ACTIVITY
Start at the line containing "Given the image: Segment" and transcribe every line exactly through the end of the records below, and only those lines.

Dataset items
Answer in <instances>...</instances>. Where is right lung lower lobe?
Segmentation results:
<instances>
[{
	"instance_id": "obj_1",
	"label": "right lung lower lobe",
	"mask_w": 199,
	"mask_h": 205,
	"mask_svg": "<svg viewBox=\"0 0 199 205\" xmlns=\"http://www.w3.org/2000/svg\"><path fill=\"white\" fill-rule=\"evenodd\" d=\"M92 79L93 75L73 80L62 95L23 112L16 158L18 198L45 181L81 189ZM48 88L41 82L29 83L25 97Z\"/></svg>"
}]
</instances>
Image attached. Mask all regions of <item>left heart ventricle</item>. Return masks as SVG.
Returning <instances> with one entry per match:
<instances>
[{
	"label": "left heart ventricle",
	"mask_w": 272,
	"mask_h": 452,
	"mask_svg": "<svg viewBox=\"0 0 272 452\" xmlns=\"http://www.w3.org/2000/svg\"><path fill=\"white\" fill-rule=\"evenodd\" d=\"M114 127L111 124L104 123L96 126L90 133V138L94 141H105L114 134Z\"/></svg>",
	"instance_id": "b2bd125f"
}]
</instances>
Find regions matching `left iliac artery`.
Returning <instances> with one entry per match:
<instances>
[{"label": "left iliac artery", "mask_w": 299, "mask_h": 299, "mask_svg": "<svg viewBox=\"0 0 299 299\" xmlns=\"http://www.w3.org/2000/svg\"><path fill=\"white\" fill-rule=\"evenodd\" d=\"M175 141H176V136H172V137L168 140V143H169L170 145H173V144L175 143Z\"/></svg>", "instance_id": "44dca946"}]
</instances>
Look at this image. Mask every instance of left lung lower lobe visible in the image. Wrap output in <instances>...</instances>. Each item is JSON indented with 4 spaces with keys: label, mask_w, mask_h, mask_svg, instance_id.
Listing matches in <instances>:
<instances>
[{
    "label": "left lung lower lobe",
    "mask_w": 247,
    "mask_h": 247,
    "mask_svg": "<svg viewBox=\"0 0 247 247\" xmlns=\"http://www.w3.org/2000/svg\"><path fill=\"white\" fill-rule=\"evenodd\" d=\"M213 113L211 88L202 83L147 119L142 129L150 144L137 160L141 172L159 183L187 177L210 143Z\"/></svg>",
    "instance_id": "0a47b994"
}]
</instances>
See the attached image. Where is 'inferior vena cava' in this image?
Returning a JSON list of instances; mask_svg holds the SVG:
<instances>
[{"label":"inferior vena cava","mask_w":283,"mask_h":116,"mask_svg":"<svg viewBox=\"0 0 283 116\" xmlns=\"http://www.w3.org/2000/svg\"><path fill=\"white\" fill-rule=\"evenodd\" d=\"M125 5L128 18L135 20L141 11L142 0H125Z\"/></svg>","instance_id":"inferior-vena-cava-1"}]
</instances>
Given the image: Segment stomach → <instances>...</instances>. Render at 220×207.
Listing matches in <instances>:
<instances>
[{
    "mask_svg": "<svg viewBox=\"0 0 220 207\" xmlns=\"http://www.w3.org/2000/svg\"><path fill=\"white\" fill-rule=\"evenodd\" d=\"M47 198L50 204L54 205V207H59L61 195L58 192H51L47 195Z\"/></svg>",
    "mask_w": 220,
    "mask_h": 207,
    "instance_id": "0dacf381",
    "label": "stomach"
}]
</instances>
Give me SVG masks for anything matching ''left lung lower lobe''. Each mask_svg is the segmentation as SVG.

TASK OUTPUT
Given the image: Segment stomach → <instances>...</instances>. Render at 220×207.
Listing matches in <instances>:
<instances>
[{
    "mask_svg": "<svg viewBox=\"0 0 220 207\" xmlns=\"http://www.w3.org/2000/svg\"><path fill=\"white\" fill-rule=\"evenodd\" d=\"M47 198L50 204L54 205V207H59L61 195L58 192H51L47 195Z\"/></svg>",
    "mask_w": 220,
    "mask_h": 207,
    "instance_id": "0dacf381",
    "label": "stomach"
}]
</instances>
Give me SVG masks for anything matching ''left lung lower lobe''. Each mask_svg is the segmentation as SVG.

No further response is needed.